I'm sure every writer has a different preference, but for me, I love writing with background music. It's energizing, drowns out street noise, and, sometimes, can even be inspiring. When I have to get into a certain mood--romantic, angry, excited, sad--it helps to pump up the music and let the emotions go.
Music and writing have gone together for years, influencing and defining each other (arguably, painting forms the other side of that triangle). One of the best classes I ever took in college was about the Modernist movement, and how you can see musicians, writers, and painters interpreting all these modernist ideas into their works at the same time (Stravinksky's Rite of Spring with Joseph Conrad's Heart of Darkness; Wagner's Tristan und Isolde with Nietsche's Birth of Tragedy).
Stephenie Meyer has been vocal in her appreciation for music as a way to shape her writing; in her acknowledgments, she thanks several musicians and bands: Muse, Animal Collective, Silversun Pickups, and the Dead Weather (who knew the author of Twilight had such highbrow musical tastes?). Yahoo's music blog has a funny post about the Top Ten Songs for Writers, and USAToday's Romance blog, Happily Ever After, polled Romance novelists about what they listen to while they write.
Music has a wonderful way of taking us to places, reminding us of where we were and who we were the first time we heard the songs. Every time I listen to The Anniversary's Your Majesty, I'm transported back to freshman year of college, walking in the cold and snow between the library and my dorm. And I still can't listen to Newsies' "Santa Fe" without feeling exactly like a 13-year-old, just wishing someone would understand me.
Recently I had to write a speech for one of my characters that I knew would be difficult. It represented a mental shift in the story, a turning point that had to both encapsulate the antagonist's perspective and lay out the ground rules for the rest of the novel. It needed to be a truly hateful speech: angry, violent, but still coming from a real emotional place. I listened to the most terrifying music I could find: the "Deathmetal Hardcore" station on Pandora and psyched myself up, focusing on the music to take my head to a place that was primal, furious, aggressive. It was weird. But it worked. And for the rest of the day after, I had to play songs exclusively from Glee to get my brain back into a warm and fuzzy mood.

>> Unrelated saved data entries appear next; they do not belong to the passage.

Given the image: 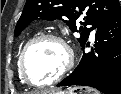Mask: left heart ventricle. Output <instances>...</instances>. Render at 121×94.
Instances as JSON below:
<instances>
[{"instance_id": "obj_1", "label": "left heart ventricle", "mask_w": 121, "mask_h": 94, "mask_svg": "<svg viewBox=\"0 0 121 94\" xmlns=\"http://www.w3.org/2000/svg\"><path fill=\"white\" fill-rule=\"evenodd\" d=\"M65 54L62 47L54 41H41L29 51L25 67L33 82L45 83L53 79L62 69Z\"/></svg>"}]
</instances>
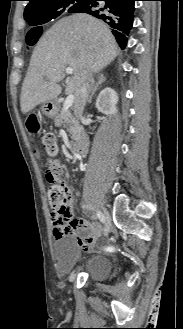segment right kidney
Instances as JSON below:
<instances>
[{
  "label": "right kidney",
  "mask_w": 183,
  "mask_h": 329,
  "mask_svg": "<svg viewBox=\"0 0 183 329\" xmlns=\"http://www.w3.org/2000/svg\"><path fill=\"white\" fill-rule=\"evenodd\" d=\"M117 102V93L113 89L107 87L99 93L95 105L101 113L105 115H115L118 112L116 107Z\"/></svg>",
  "instance_id": "ca27d5eb"
}]
</instances>
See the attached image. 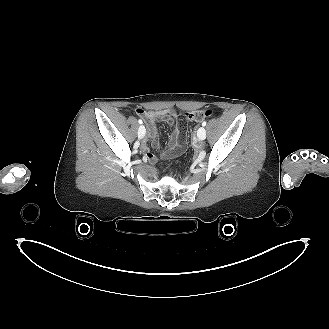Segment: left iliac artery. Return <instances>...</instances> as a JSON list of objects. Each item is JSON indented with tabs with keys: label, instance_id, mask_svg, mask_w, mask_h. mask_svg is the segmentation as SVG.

My favorite go-to band for writing is Arcade Fire. They are just so so brilliantly evocative, all swingin' melodies and poetic lyrics. Their latest (and Grammy-winning!) album, The Suburbs, makes my heart break every time I listen to it. But aside from being beautiful, their music just sinks into me while I write, keeping me going without distracting me.
What about you? What are your favorite songs for writing? Or do you have to write in silence?